TASK ITEM:
Show all lines from the listing below that contain "кресла".

DATA EXTRACTS:

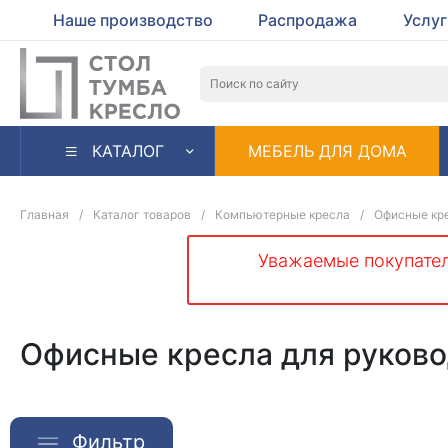
Наше производство
Распродажа
Услу
КАТАЛОГ
МЕБЕЛЬ ДЛЯ ДОМА
Главная
/
Каталог товаров
/
Компьютерные кресла
/
Офисные кре
Уважаемые покупател
Офисные кресла для руков
Фильтр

WRITTEN ANSWER:
Компьютерные кресла
Офисные кресла для руков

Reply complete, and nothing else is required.